Hot Day? Restricted Macbride Beach Access
Posted: 06/30/2011
SOLON — To improve overall beach safety, officials at Lake Macbride State Park will restrict the number of vehicles and visitors to the beach area, on days with a forecast high temperature of 80 degrees or above. Especially with a congested 4th of July weekend approaching, the parking restriction is necessary for public safety of park goers and goes into effect immediately.

On days with the high temperature expected to exceed 80 degrees, vehicles destined for the beach parking lot, on the park’s north side, may be turned away when the 250-space beach parking lot is full. The move is to allow safe traffic movement and to reduce severe beach congestion at the park, located five miles west of Solon, in Johnson County

“We have been turning away beach-goers on several weekends already this season,” explains Macbride park ranger Gwen Prentice. “Up to 1,000 people have been utilizing the beach, concession area and outlying picnic sites. Traffic tie-ups, illegal parking and incidents of misconduct have risen with the stream of traffic pouring into the beach area.”

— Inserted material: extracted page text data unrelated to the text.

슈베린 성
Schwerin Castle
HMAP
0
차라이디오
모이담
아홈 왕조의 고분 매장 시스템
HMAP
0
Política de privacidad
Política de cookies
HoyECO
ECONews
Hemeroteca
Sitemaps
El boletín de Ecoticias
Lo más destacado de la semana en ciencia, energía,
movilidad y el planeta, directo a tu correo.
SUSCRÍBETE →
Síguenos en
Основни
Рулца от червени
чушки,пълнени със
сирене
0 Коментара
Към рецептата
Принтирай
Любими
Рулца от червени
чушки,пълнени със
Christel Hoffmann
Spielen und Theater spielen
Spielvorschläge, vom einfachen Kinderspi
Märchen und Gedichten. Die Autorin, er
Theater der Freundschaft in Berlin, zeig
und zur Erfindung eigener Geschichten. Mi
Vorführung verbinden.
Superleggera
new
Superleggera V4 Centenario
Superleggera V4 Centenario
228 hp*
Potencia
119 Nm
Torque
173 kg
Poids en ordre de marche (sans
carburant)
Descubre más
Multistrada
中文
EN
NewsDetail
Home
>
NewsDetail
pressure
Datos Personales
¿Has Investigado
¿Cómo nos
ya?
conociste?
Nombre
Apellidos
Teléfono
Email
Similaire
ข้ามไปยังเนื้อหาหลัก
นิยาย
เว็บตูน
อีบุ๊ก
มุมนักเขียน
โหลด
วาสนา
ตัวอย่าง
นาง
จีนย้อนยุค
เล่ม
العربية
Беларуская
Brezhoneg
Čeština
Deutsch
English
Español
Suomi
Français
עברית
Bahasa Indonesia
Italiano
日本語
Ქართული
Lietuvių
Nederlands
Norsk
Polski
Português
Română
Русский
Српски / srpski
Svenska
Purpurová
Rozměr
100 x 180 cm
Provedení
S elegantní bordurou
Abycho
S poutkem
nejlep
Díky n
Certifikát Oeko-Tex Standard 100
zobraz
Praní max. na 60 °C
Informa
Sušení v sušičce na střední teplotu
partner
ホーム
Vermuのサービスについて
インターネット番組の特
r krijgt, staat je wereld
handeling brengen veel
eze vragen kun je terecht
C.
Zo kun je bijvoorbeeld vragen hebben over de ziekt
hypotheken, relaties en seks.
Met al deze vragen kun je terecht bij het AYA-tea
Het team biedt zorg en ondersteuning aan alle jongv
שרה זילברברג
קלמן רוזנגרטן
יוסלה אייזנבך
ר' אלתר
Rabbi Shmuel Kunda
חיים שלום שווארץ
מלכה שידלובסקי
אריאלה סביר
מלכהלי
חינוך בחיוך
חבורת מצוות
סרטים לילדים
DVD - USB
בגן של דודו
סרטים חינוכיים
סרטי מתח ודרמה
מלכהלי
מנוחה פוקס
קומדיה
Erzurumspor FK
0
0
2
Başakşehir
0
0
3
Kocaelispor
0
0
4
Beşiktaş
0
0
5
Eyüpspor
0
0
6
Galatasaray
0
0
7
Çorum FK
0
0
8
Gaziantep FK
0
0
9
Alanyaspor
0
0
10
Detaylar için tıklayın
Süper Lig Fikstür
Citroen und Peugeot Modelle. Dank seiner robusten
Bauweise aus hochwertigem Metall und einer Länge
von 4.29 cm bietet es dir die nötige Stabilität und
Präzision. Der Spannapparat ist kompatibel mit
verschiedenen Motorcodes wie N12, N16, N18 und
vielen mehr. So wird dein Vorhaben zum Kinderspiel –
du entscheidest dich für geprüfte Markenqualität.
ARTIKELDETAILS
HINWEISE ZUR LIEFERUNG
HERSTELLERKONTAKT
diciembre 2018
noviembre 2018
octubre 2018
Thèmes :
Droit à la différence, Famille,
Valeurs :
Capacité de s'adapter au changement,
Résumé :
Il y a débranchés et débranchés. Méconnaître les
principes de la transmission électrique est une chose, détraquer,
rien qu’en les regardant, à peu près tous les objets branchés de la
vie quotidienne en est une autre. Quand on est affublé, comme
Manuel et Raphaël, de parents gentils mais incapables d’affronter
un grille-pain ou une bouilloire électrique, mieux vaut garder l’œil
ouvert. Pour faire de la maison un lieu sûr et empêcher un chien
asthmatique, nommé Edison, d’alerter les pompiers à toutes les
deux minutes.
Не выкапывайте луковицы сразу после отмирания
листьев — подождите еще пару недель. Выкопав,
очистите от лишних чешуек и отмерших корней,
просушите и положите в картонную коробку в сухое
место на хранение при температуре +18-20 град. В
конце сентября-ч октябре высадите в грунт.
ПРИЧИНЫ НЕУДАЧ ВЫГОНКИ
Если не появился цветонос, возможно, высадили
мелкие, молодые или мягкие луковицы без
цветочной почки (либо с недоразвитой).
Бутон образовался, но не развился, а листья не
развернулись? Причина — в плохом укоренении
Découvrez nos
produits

The move will allow park officials to keep access lanes open for emergency vehicles and provide adequate parking space for other north side use areas; such as the campground, fishing and boating, playgrounds, boat rental and lodges. As vehicles leave the full parking lot, others will be allowed in. The restriction will be reviewed, following the Labor Day Weekend, as beach use wanes.

Already on busy weekends, campsite occupants have been walking a half mile to the beach and many day-use visitors have also parked and walked similar distances.  Customers renting the two north side lodges will be advised that their guests will have a limited number of spaces, too, and to urge them to carpool when possible for the receptions, reunions and other functions held in the lodges.

The beach area restrictions do not affect south side campground and fishing ramp use, nor other day uses at parking lots and activity areas throughout the 2175-acre Department of Natural Resources state park; though park officials stress that those parking areas may also fill quickly. Diverted park goers will be advised of other parks and beaches in the area.